The first command creates a double-quoted here-string that includes one key/value" pair and saves it in the $p variable.

The second command uses a pipeline operator (|) to send the $p variable to the Get-Member cmdlet. The result shows that $p is a string (System.String).

The third command uses the ConvertFrom-StringData cmdlet to convert the here-string in $p to a hash table. The command stores the result in the $hash variable.

The final command uses a pipeline operator (|) to send the $hash variable to the Get-Member cmdlet. The result shows that the content of the $hash variable is a hash table (System.Collections.Hashtable).

Example 3

C:\PS>convertfrom-stringdata -stringdata @'
   Name = Disks.ps1
   # Category is optional.
   Category = Storage
   Cost = Free
'@

Name                           Value
----                           -----
Cost                           Free
Category                       Storage
Name                           Disks.ps1

Description

-----------

This command converts a single-quoted here-string that contains multiple key/value pairs into a hash table.

In this command, the value of the StringData parameter is a here-string, instead of a variable that contains a here-string. Either format is valid.
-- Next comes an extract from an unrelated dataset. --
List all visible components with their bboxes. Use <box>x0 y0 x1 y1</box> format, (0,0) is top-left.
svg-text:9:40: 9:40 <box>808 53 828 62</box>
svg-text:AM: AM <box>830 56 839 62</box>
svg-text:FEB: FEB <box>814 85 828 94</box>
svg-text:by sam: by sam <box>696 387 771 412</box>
The here-string includes a comment about one of the strings. Comments are valid in strings, provided that the comment is on a different line than a key/value pair.

Example 4

C:\PS>$a = convertfrom-stringdata -stringdata "Top = Red `n Bottom = Blue"

C:\PS> "Top = " + $a.Top
Top = Red

C:\PS> "Bottom = " + $a.Bottom
Bottom = Blue

Description

-----------

This example converts a regular double-quoted string (not a here-string) into a hash table and saves it in the $a variable.
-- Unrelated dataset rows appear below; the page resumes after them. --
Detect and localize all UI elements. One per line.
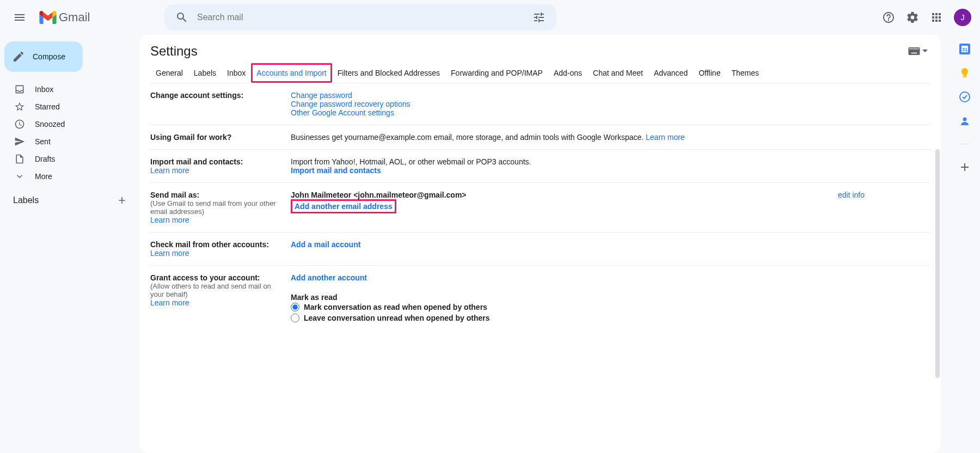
star-icon — [14, 101, 25, 112]
nav-label: Inbox — [35, 85, 53, 94]
search-button[interactable] — [169, 4, 195, 30]
section-grant-access: Grant access to your account: (Allow oth… — [150, 266, 930, 331]
section-label: Change account settings: — [150, 91, 243, 100]
search-options-button[interactable] — [526, 4, 552, 30]
settings-main: Settings General Labels Inbox Accounts a… — [139, 35, 941, 453]
gear-icon — [906, 11, 919, 24]
apps-grid-icon — [930, 11, 943, 24]
tab-labels[interactable]: Labels — [188, 63, 222, 83]
edit-info-link[interactable]: edit info — [838, 191, 930, 199]
tab-inbox[interactable]: Inbox — [222, 63, 251, 83]
help-button[interactable] — [878, 7, 899, 28]
leave-unread-radio[interactable] — [291, 314, 299, 322]
svg-rect-2 — [911, 48, 912, 50]
tab-accounts-import[interactable]: Accounts and Import — [251, 63, 332, 83]
compose-label: Compose — [33, 52, 65, 61]
apps-button[interactable] — [926, 7, 947, 28]
dropdown-arrow-icon — [922, 48, 928, 54]
work-learn-more-link[interactable]: Learn more — [646, 133, 685, 142]
page-title: Settings — [150, 44, 198, 59]
search-icon — [175, 11, 188, 24]
svg-point-14 — [963, 118, 967, 121]
keyboard-icon — [908, 47, 920, 55]
pencil-icon — [12, 50, 25, 63]
svg-text:31: 31 — [962, 47, 967, 52]
panel-divider — [959, 144, 970, 144]
chevron-down-icon — [14, 171, 25, 182]
tab-offline[interactable]: Offline — [693, 63, 726, 83]
search-input[interactable] — [195, 13, 526, 22]
import-text: Import from Yahoo!, Hotmail, AOL, or oth… — [291, 157, 930, 166]
tab-general[interactable]: General — [150, 63, 188, 83]
sidebar-item-snoozed[interactable]: Snoozed — [0, 115, 135, 133]
nav-label: More — [35, 172, 52, 181]
svg-rect-5 — [915, 48, 916, 50]
send-icon — [14, 136, 25, 147]
svg-rect-12 — [963, 76, 966, 77]
scrollbar[interactable] — [935, 149, 940, 378]
change-password-link[interactable]: Change password — [291, 91, 352, 100]
svg-rect-7 — [918, 48, 919, 50]
mark-read-radio[interactable] — [291, 303, 299, 311]
logo-text: Gmail — [59, 10, 90, 25]
tab-filters[interactable]: Filters and Blocked Addresses — [332, 63, 445, 83]
calendar-app-icon[interactable]: 31 — [959, 44, 970, 54]
menu-button[interactable] — [7, 4, 33, 30]
add-another-account-link[interactable]: Add another account — [291, 273, 367, 282]
tab-chat-meet[interactable]: Chat and Meet — [587, 63, 648, 83]
nav-label: Starred — [35, 102, 60, 111]
input-tools-button[interactable] — [906, 45, 930, 57]
gmail-logo[interactable]: Gmail — [35, 10, 164, 25]
inbox-icon — [14, 84, 25, 95]
keep-app-icon[interactable] — [959, 68, 970, 78]
check-learn-more-link[interactable]: Learn more — [150, 249, 189, 258]
nav-label: Sent — [35, 137, 51, 146]
tab-forwarding[interactable]: Forwarding and POP/IMAP — [445, 63, 548, 83]
import-mail-link[interactable]: Import mail and contacts — [291, 166, 381, 175]
sidebar-item-inbox[interactable]: Inbox — [0, 81, 135, 98]
tasks-app-icon[interactable] — [959, 91, 970, 102]
get-addons-button[interactable] — [959, 162, 970, 173]
sidebar-item-sent[interactable]: Sent — [0, 133, 135, 150]
section-label: Grant access to your account: — [150, 273, 282, 282]
section-change-account: Change account settings: Change password… — [150, 83, 930, 125]
radio-label: Leave conversation unread when opened by… — [304, 314, 490, 322]
settings-tabs: General Labels Inbox Accounts and Import… — [150, 63, 930, 83]
compose-button[interactable]: Compose — [4, 41, 83, 72]
other-settings-link[interactable]: Other Google Account settings — [291, 108, 394, 117]
tab-addons[interactable]: Add-ons — [548, 63, 587, 83]
radio-label: Mark conversation as read when opened by… — [304, 303, 487, 311]
add-mail-account-link[interactable]: Add a mail account — [291, 240, 360, 249]
side-panel: 31 — [950, 35, 980, 453]
grant-learn-more-link[interactable]: Learn more — [150, 298, 189, 307]
help-icon — [882, 11, 895, 24]
add-email-link[interactable]: Add another email address — [291, 199, 396, 213]
tab-advanced[interactable]: Advanced — [648, 63, 693, 83]
svg-point-13 — [960, 92, 970, 102]
sidebar-item-more[interactable]: More — [0, 168, 135, 185]
search-bar[interactable] — [164, 4, 556, 30]
change-recovery-link[interactable]: Change password recovery options — [291, 100, 410, 108]
section-sub: (Allow others to read and send mail on y… — [150, 282, 282, 298]
avatar[interactable]: J — [954, 9, 971, 26]
sidebar-item-drafts[interactable]: Drafts — [0, 150, 135, 168]
mark-as-read-heading: Mark as read — [291, 293, 930, 302]
import-learn-more-link[interactable]: Learn more — [150, 166, 189, 175]
svg-rect-4 — [914, 48, 915, 50]
section-import: Import mail and contacts: Learn more Imp… — [150, 150, 930, 183]
plus-icon — [117, 195, 127, 206]
svg-rect-3 — [912, 48, 914, 50]
labels-heading: Labels — [13, 195, 39, 205]
section-sub: (Use Gmail to send mail from your other … — [150, 199, 282, 216]
add-label-button[interactable] — [115, 194, 128, 207]
svg-rect-6 — [916, 48, 917, 50]
nav-label: Drafts — [35, 155, 55, 163]
section-label: Send mail as: — [150, 191, 282, 199]
sidebar-item-starred[interactable]: Starred — [0, 98, 135, 115]
sendas-learn-more-link[interactable]: Learn more — [150, 216, 189, 224]
svg-rect-8 — [911, 53, 917, 54]
tab-themes[interactable]: Themes — [726, 63, 764, 83]
section-send-as: Send mail as: (Use Gmail to send mail fr… — [150, 183, 930, 232]
settings-button[interactable] — [902, 7, 923, 28]
contacts-app-icon[interactable] — [959, 115, 970, 126]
To satisfy the condition that each key/value pair must be on a separate line, it uses the Windows PowerShell newline character (`n) to separate the pairs.
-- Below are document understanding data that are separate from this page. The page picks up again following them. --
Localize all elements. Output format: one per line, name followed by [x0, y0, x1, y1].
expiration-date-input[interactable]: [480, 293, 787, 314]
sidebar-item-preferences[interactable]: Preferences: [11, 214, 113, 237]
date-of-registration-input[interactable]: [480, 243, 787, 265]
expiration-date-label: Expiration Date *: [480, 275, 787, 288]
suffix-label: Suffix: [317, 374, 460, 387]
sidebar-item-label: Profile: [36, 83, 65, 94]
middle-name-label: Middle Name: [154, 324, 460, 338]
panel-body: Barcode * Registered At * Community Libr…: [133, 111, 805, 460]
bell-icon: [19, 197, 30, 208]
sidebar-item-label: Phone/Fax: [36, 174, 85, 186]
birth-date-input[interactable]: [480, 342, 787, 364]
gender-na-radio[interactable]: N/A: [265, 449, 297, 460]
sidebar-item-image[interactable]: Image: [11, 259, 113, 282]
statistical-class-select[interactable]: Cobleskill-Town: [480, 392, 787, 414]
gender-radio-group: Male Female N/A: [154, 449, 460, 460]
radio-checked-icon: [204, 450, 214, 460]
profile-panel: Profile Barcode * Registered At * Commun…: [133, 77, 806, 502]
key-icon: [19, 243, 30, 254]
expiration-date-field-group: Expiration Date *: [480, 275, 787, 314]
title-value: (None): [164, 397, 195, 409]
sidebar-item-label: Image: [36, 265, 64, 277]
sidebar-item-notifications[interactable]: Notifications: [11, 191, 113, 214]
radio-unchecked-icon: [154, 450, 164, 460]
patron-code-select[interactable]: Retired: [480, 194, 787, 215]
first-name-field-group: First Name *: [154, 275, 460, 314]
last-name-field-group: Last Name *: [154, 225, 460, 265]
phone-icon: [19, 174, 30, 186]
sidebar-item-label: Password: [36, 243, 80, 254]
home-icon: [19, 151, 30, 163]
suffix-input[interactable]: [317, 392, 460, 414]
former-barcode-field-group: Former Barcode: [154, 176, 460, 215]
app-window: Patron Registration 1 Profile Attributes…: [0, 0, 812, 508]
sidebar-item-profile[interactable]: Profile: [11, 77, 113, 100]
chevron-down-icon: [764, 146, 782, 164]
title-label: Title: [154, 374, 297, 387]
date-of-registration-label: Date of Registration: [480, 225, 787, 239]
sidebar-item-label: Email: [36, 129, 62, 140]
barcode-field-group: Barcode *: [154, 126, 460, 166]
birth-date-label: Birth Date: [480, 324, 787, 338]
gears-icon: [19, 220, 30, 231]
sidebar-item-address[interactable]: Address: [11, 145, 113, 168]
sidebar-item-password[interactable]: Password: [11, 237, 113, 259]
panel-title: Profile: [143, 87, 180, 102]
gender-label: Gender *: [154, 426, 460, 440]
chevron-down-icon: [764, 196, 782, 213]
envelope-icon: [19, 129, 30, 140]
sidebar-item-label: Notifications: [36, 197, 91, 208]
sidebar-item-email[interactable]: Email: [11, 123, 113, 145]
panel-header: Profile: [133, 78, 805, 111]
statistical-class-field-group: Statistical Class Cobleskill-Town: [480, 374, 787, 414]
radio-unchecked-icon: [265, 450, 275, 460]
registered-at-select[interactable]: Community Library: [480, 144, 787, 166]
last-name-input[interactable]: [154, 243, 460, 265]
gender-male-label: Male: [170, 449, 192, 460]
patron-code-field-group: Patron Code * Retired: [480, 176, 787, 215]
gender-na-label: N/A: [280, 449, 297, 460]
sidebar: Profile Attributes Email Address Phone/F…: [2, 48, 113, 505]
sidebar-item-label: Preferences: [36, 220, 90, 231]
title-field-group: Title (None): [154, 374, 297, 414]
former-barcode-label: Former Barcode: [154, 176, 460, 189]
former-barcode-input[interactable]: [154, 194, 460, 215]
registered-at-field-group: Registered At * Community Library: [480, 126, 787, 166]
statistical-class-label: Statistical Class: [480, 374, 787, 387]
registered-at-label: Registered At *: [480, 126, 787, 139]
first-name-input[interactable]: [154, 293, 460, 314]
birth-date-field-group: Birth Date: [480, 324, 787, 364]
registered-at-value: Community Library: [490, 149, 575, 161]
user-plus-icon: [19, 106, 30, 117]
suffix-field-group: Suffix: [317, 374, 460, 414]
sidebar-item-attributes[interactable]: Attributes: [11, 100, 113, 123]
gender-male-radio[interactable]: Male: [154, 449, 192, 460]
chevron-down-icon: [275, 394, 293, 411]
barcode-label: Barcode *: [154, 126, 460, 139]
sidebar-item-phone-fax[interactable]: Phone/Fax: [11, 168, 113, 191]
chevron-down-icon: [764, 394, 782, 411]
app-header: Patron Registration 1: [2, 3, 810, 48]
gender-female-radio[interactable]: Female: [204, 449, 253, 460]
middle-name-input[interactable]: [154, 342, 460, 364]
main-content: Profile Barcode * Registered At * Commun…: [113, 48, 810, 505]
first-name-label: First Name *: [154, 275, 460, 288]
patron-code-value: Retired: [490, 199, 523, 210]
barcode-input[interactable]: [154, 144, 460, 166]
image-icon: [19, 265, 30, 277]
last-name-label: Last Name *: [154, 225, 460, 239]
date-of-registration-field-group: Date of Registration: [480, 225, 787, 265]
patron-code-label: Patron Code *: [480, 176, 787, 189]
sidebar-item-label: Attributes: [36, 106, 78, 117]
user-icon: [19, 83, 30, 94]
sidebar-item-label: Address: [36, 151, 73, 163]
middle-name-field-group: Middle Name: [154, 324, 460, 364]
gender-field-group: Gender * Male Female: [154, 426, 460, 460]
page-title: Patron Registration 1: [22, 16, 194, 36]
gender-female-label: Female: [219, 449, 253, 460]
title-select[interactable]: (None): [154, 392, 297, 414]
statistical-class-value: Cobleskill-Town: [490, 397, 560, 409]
The result is a hash table of the input. The remaining commands display the output.

Example 5

C:\PS>$TextMsgs = DATA {
  ConvertFrom-StringData @'
	Text001 = The $Notebook variable contains the 	name of the user's system notebook.
	Text002 = The $MyNotebook variable contains the 	name of the user's private notebook.
'@
}

C:\PS> $TextMsgs.Text001
The $Notebook variable contains the name of the user's system notebook.


C:\PS> $TextMsgs.Text002
The $MyNotebook variable contains the name of the user's private notebook.

Description

-----------

This example shows a ConvertFrom-StringData command used in the DATA section of a script. The statements below the DATA section display the text to the user.

Because the text includes variable names, it must be enclosed in a single-quoted string so that the variables are interpreted literally and not expanded. Variables are not permitted in the DATA section.

Example 6

C:\PS>$here = @'
Msg1 = The string parameter is required.
Msg2 = Credentials are required for this command.
Msg3 = The specified variable does not exist.
'@

C:\PS> $hash = $here | convertfrom-stringdata 

C:\PS> $hash

Name     Value
----     -----
Msg3     The specified variable does not exist.
Msg2     Credentials are required for this command.
Msg1     The string parameter is required.

Description

-----------

This example shows that you can use a pipeline operator (|) to send a string to ConvertFrom-StringData.

The first command saves a here-string in the $here variable. The second command uses a pipeline operator (|) to send the $here variable to ConvertFrom-StringData. The command saves the result in the $hash variable.

The final command displays the contents of the $hash variable.